O dia amanheceu e eu desci desesperado  para montar o meu trem elétrico.

Escolhi um lugar seguro embaixo da escada que era ideal para se montar os trilhos.

Assim fui montando um a um os segmentos de trilhos, até que o circuito composto de duas retas e duas curvas de 180º graus se formou. Agora faltava ligar o transformador e pronto.

A  energia elétrica estava ligada e a locomotiva já podia se mover, bastava apenas colocá-la nos trilhos.

Na sequência montei o cenário, que consistia de uma estação ferroviária  e uma casa de fazenda com miniaturas de vacas, cavalos etc.

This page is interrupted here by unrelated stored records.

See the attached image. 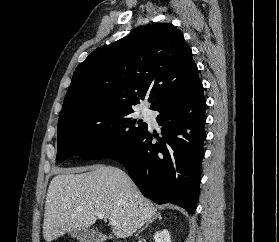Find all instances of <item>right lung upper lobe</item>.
Masks as SVG:
<instances>
[{
  "label": "right lung upper lobe",
  "mask_w": 279,
  "mask_h": 242,
  "mask_svg": "<svg viewBox=\"0 0 279 242\" xmlns=\"http://www.w3.org/2000/svg\"><path fill=\"white\" fill-rule=\"evenodd\" d=\"M200 86L182 33L170 23L153 24L99 47L76 68L58 124L132 110L148 93L156 110Z\"/></svg>",
  "instance_id": "1"
}]
</instances>
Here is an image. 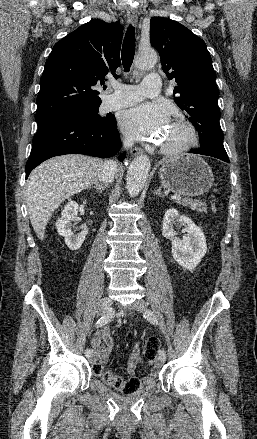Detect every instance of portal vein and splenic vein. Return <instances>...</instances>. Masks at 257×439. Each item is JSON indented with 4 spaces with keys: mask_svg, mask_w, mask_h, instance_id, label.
Segmentation results:
<instances>
[{
    "mask_svg": "<svg viewBox=\"0 0 257 439\" xmlns=\"http://www.w3.org/2000/svg\"><path fill=\"white\" fill-rule=\"evenodd\" d=\"M181 198H182V196L179 195V194H176V195L171 196V199H172V200H180Z\"/></svg>",
    "mask_w": 257,
    "mask_h": 439,
    "instance_id": "portal-vein-and-splenic-vein-1",
    "label": "portal vein and splenic vein"
}]
</instances>
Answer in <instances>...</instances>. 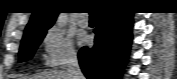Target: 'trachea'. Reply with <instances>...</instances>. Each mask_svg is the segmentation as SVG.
<instances>
[{
  "label": "trachea",
  "instance_id": "1",
  "mask_svg": "<svg viewBox=\"0 0 177 79\" xmlns=\"http://www.w3.org/2000/svg\"><path fill=\"white\" fill-rule=\"evenodd\" d=\"M90 18H96V13H90Z\"/></svg>",
  "mask_w": 177,
  "mask_h": 79
}]
</instances>
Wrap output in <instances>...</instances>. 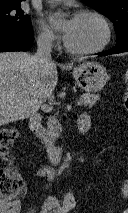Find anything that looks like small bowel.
Listing matches in <instances>:
<instances>
[{
  "instance_id": "small-bowel-1",
  "label": "small bowel",
  "mask_w": 128,
  "mask_h": 213,
  "mask_svg": "<svg viewBox=\"0 0 128 213\" xmlns=\"http://www.w3.org/2000/svg\"><path fill=\"white\" fill-rule=\"evenodd\" d=\"M36 176L41 182L43 190H48L54 181L55 170L50 166H43L38 169ZM61 200L53 195L43 196L40 204H34L28 213H60ZM21 204L19 201L0 200V213H20Z\"/></svg>"
}]
</instances>
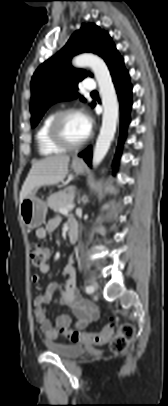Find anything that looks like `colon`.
<instances>
[{"instance_id":"obj_1","label":"colon","mask_w":168,"mask_h":406,"mask_svg":"<svg viewBox=\"0 0 168 406\" xmlns=\"http://www.w3.org/2000/svg\"><path fill=\"white\" fill-rule=\"evenodd\" d=\"M30 258L33 266L42 267L47 264L49 250L40 244H32L30 247ZM60 331L72 343L102 345L110 340V349L115 354L125 351L135 335V328L129 323L122 324L115 335H112L111 325H107L98 333L82 332L68 327H61Z\"/></svg>"}]
</instances>
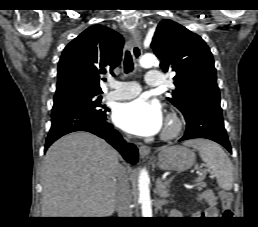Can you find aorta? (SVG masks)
Segmentation results:
<instances>
[{"label": "aorta", "instance_id": "1", "mask_svg": "<svg viewBox=\"0 0 258 227\" xmlns=\"http://www.w3.org/2000/svg\"><path fill=\"white\" fill-rule=\"evenodd\" d=\"M157 63V58L153 54H145L140 59V65L149 68ZM149 175L146 169H142L138 179L139 202L141 204L142 217H152V202L149 188Z\"/></svg>", "mask_w": 258, "mask_h": 227}]
</instances>
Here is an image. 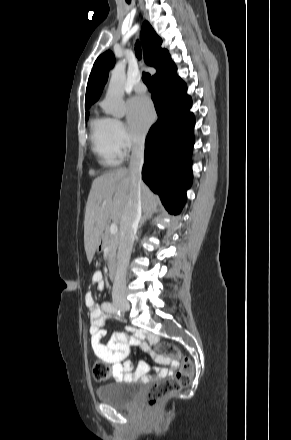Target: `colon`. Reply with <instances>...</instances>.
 <instances>
[{
  "label": "colon",
  "mask_w": 291,
  "mask_h": 440,
  "mask_svg": "<svg viewBox=\"0 0 291 440\" xmlns=\"http://www.w3.org/2000/svg\"><path fill=\"white\" fill-rule=\"evenodd\" d=\"M154 348L156 358L160 360L177 358L180 362V368L173 377L155 382L149 388L145 397V405L151 409L157 408L163 400L187 387L194 375L193 362L183 356L172 343L159 342ZM93 376L99 382L108 380L111 376L109 365L106 362L95 364Z\"/></svg>",
  "instance_id": "colon-1"
}]
</instances>
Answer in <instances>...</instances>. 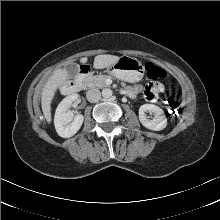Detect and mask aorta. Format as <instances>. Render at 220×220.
Listing matches in <instances>:
<instances>
[{
    "label": "aorta",
    "mask_w": 220,
    "mask_h": 220,
    "mask_svg": "<svg viewBox=\"0 0 220 220\" xmlns=\"http://www.w3.org/2000/svg\"><path fill=\"white\" fill-rule=\"evenodd\" d=\"M112 90L109 89V88H105L102 90V96L105 98V99H108L112 96Z\"/></svg>",
    "instance_id": "aorta-1"
}]
</instances>
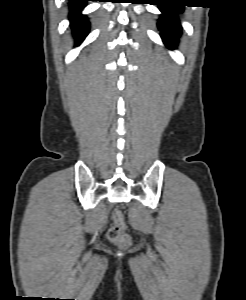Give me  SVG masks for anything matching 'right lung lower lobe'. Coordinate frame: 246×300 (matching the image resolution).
<instances>
[{"label": "right lung lower lobe", "instance_id": "1", "mask_svg": "<svg viewBox=\"0 0 246 300\" xmlns=\"http://www.w3.org/2000/svg\"><path fill=\"white\" fill-rule=\"evenodd\" d=\"M87 1L96 0H70V20L74 34L77 36L76 45H78L89 31V22L86 17L80 14Z\"/></svg>", "mask_w": 246, "mask_h": 300}]
</instances>
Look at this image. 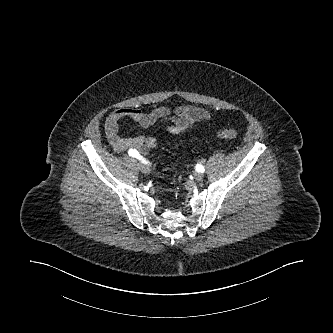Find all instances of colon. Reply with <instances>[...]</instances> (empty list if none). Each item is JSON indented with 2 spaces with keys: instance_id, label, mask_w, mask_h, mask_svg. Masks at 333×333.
Instances as JSON below:
<instances>
[{
  "instance_id": "1",
  "label": "colon",
  "mask_w": 333,
  "mask_h": 333,
  "mask_svg": "<svg viewBox=\"0 0 333 333\" xmlns=\"http://www.w3.org/2000/svg\"><path fill=\"white\" fill-rule=\"evenodd\" d=\"M216 135L222 139L234 140L237 138L238 134L234 129L224 128L216 132Z\"/></svg>"
}]
</instances>
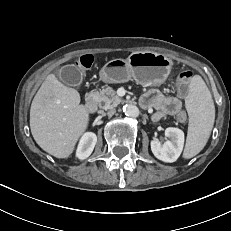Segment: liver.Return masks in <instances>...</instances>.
<instances>
[{
    "label": "liver",
    "instance_id": "liver-1",
    "mask_svg": "<svg viewBox=\"0 0 231 231\" xmlns=\"http://www.w3.org/2000/svg\"><path fill=\"white\" fill-rule=\"evenodd\" d=\"M89 112L77 90L49 74L30 108V129L36 143L57 158H67L88 128Z\"/></svg>",
    "mask_w": 231,
    "mask_h": 231
}]
</instances>
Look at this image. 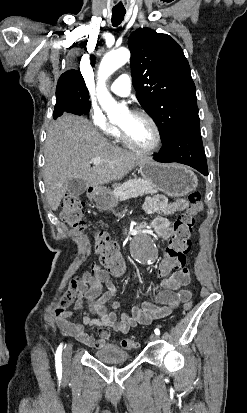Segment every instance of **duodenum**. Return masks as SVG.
Listing matches in <instances>:
<instances>
[{"mask_svg": "<svg viewBox=\"0 0 247 413\" xmlns=\"http://www.w3.org/2000/svg\"><path fill=\"white\" fill-rule=\"evenodd\" d=\"M89 193L93 196V195H95V193H96V188L95 187H91L90 188V190H89ZM145 228V224L144 223H141V224H139L137 227H136V230L137 231H140V230H142V229H144Z\"/></svg>", "mask_w": 247, "mask_h": 413, "instance_id": "duodenum-1", "label": "duodenum"}]
</instances>
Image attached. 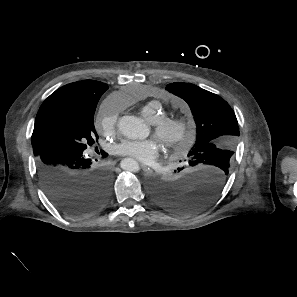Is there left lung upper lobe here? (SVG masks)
<instances>
[{
  "label": "left lung upper lobe",
  "instance_id": "1",
  "mask_svg": "<svg viewBox=\"0 0 297 297\" xmlns=\"http://www.w3.org/2000/svg\"><path fill=\"white\" fill-rule=\"evenodd\" d=\"M166 89L184 99L195 118L197 139L188 153L189 161L198 165L217 162L229 170L239 136L238 121L229 104L191 83L175 82Z\"/></svg>",
  "mask_w": 297,
  "mask_h": 297
}]
</instances>
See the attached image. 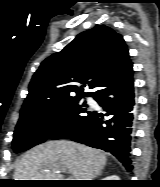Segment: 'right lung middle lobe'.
I'll return each mask as SVG.
<instances>
[{
  "label": "right lung middle lobe",
  "mask_w": 160,
  "mask_h": 187,
  "mask_svg": "<svg viewBox=\"0 0 160 187\" xmlns=\"http://www.w3.org/2000/svg\"><path fill=\"white\" fill-rule=\"evenodd\" d=\"M80 99H71L39 111L21 113L13 137L14 152L28 150L47 138L59 139L72 133L91 113L86 103H81Z\"/></svg>",
  "instance_id": "dd1d6c3e"
}]
</instances>
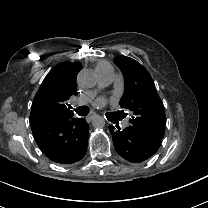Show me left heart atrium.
<instances>
[{"mask_svg": "<svg viewBox=\"0 0 208 208\" xmlns=\"http://www.w3.org/2000/svg\"><path fill=\"white\" fill-rule=\"evenodd\" d=\"M106 104V100L102 97L95 98L93 100V105L97 108H101Z\"/></svg>", "mask_w": 208, "mask_h": 208, "instance_id": "obj_1", "label": "left heart atrium"}]
</instances>
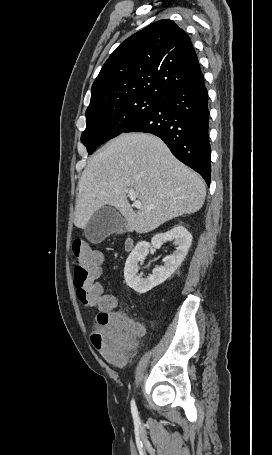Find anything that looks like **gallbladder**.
I'll list each match as a JSON object with an SVG mask.
<instances>
[{
  "label": "gallbladder",
  "mask_w": 272,
  "mask_h": 455,
  "mask_svg": "<svg viewBox=\"0 0 272 455\" xmlns=\"http://www.w3.org/2000/svg\"><path fill=\"white\" fill-rule=\"evenodd\" d=\"M126 230V221L112 207L103 206L96 211L84 229L85 237L91 243H100L110 234Z\"/></svg>",
  "instance_id": "gallbladder-1"
}]
</instances>
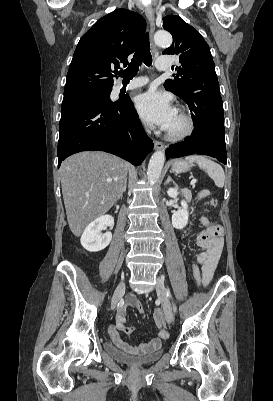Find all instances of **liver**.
<instances>
[{"instance_id":"liver-1","label":"liver","mask_w":273,"mask_h":401,"mask_svg":"<svg viewBox=\"0 0 273 401\" xmlns=\"http://www.w3.org/2000/svg\"><path fill=\"white\" fill-rule=\"evenodd\" d=\"M129 162L107 152H77L60 168L68 225L75 237L105 215L120 198Z\"/></svg>"}]
</instances>
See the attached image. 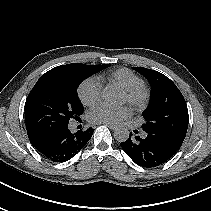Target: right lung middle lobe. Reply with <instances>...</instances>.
I'll use <instances>...</instances> for the list:
<instances>
[{
	"instance_id": "dd1d6c3e",
	"label": "right lung middle lobe",
	"mask_w": 211,
	"mask_h": 211,
	"mask_svg": "<svg viewBox=\"0 0 211 211\" xmlns=\"http://www.w3.org/2000/svg\"><path fill=\"white\" fill-rule=\"evenodd\" d=\"M109 67L103 65L80 66L68 77L37 81L25 103L27 132L43 131L67 125L71 119L83 114L77 88L87 77Z\"/></svg>"
}]
</instances>
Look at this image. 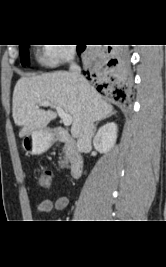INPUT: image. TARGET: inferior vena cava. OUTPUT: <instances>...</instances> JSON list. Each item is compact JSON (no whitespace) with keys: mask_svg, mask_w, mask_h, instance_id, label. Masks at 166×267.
Instances as JSON below:
<instances>
[{"mask_svg":"<svg viewBox=\"0 0 166 267\" xmlns=\"http://www.w3.org/2000/svg\"><path fill=\"white\" fill-rule=\"evenodd\" d=\"M75 52L71 51L67 56V61L70 63L69 73L73 81L81 87L84 92H87V82L81 75L80 67L74 62ZM94 121L89 114H87L83 120L81 130L77 139V149L83 152L87 147L91 145V140L94 135Z\"/></svg>","mask_w":166,"mask_h":267,"instance_id":"1","label":"inferior vena cava"}]
</instances>
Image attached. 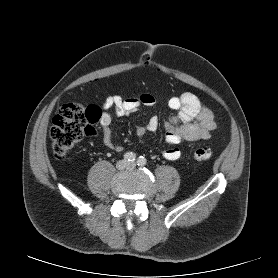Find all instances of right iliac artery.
Segmentation results:
<instances>
[{
    "label": "right iliac artery",
    "instance_id": "obj_1",
    "mask_svg": "<svg viewBox=\"0 0 278 278\" xmlns=\"http://www.w3.org/2000/svg\"><path fill=\"white\" fill-rule=\"evenodd\" d=\"M136 158V154L133 153V152H127L125 155H124V159L128 162H133Z\"/></svg>",
    "mask_w": 278,
    "mask_h": 278
}]
</instances>
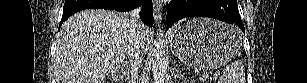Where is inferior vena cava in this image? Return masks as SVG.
Masks as SVG:
<instances>
[{
  "label": "inferior vena cava",
  "mask_w": 307,
  "mask_h": 83,
  "mask_svg": "<svg viewBox=\"0 0 307 83\" xmlns=\"http://www.w3.org/2000/svg\"><path fill=\"white\" fill-rule=\"evenodd\" d=\"M140 9L132 10L128 15L130 18L131 34L127 45V56L131 65V76L133 79L137 78L138 70L142 66V52H141V36L140 28L144 25L139 20Z\"/></svg>",
  "instance_id": "1"
}]
</instances>
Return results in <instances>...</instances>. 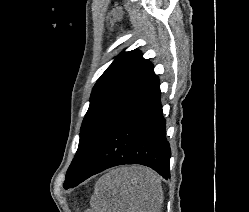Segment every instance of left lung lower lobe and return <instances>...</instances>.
<instances>
[{"mask_svg": "<svg viewBox=\"0 0 249 212\" xmlns=\"http://www.w3.org/2000/svg\"><path fill=\"white\" fill-rule=\"evenodd\" d=\"M159 85L156 76L112 126L78 179L64 186L65 189L123 164L145 165L165 179L170 178L171 151L166 140V121L162 114Z\"/></svg>", "mask_w": 249, "mask_h": 212, "instance_id": "obj_1", "label": "left lung lower lobe"}]
</instances>
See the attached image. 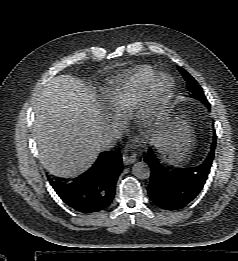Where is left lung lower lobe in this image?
Returning <instances> with one entry per match:
<instances>
[{"label":"left lung lower lobe","mask_w":238,"mask_h":261,"mask_svg":"<svg viewBox=\"0 0 238 261\" xmlns=\"http://www.w3.org/2000/svg\"><path fill=\"white\" fill-rule=\"evenodd\" d=\"M208 108L209 102L206 100ZM217 136L214 132L210 152L205 160L192 168H176L162 163L157 152L149 149L144 161L149 165L148 196L159 208L179 210L189 204L202 190L215 155Z\"/></svg>","instance_id":"left-lung-lower-lobe-1"}]
</instances>
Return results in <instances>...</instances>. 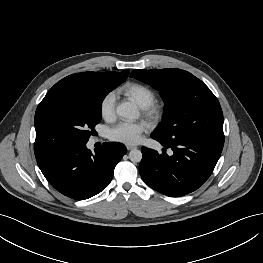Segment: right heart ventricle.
<instances>
[{"label":"right heart ventricle","mask_w":263,"mask_h":263,"mask_svg":"<svg viewBox=\"0 0 263 263\" xmlns=\"http://www.w3.org/2000/svg\"><path fill=\"white\" fill-rule=\"evenodd\" d=\"M118 92L133 101L140 108L146 107L155 101V91L143 83L128 82L122 85Z\"/></svg>","instance_id":"e07e8e85"}]
</instances>
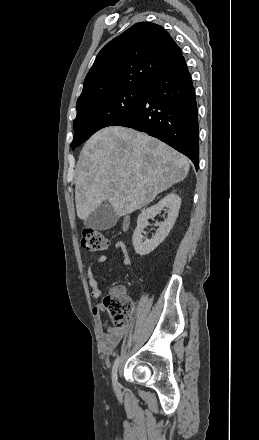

Enfim, tudo pronto. Peguei a locomotiva de dentro da caixa e a instalei  nos trilhos.

Meu Deus, que imponência! Era a réplica de uma locomotiva elétrica “GE A1A- A1A” e estava nas minhas mãos! 100t de peso e quase 20 metros de comprimento!

Ela era na cor azul e tinha a marca da Companhia Paulista de Estradas de Ferro “CP” em branco. Igualzinha a verdadeira.

Sim, eu sabia, pois viajei varias vezes nesse trem quando ia para Barretos, cidade onde nasceu o meu pai.

Coloquei-a nos trilhos. Acionei a alavanca de avante no transformador e pronto. Lá foi minha locomotiva desfilando pelos trilhos. Eu estava maravilhado! Eu me deitava com a cabeça junto aos trilhos e a admirava com meu próprio zoom a passagem dela quase raspando no meu rosto.

Após algumas voltas parei a GE na estação e fui pegando um a um dos cinco vagões que formavam a composição:

O do correio, o restaurante, o pullman, o de primeira classe e o de segunda classe. Todos na cor azul e o teto em prata. Fui colocando-os nos trilhos, sentindo, admirando e recordando minhas viagens.

Enfim a composição estava completa, todos os vagões engatados à locomotiva e tudo pronto para iniciar a viagem inaugural do meu trem! Só minha!

Assim a composição partiu. Eu me posicionei deitado junto aos trilhos e extasiado com a passagem de cada vagão junto ao meu rosto.

 O vagão Pulman com suas poltronas giratórias, o restaurante com suas mesinhas ornadas cada uma  com o seu abajur, o de primeira classe com seus bancos estofados  na cor vinho e o da segunda classe com  bancos revestidos de palhinha.

Assim o trem passava e por vezes eu era acordado por alguém, pois havia dormido embalado pelo som  dos trilhos emitido pelas rodas passando pelas suas emendas: tetreque-tetreque, tetreque-tetreque... E viajando, viajando me veio um sono danado. Vou cochilar por essa prazerosa lembrança.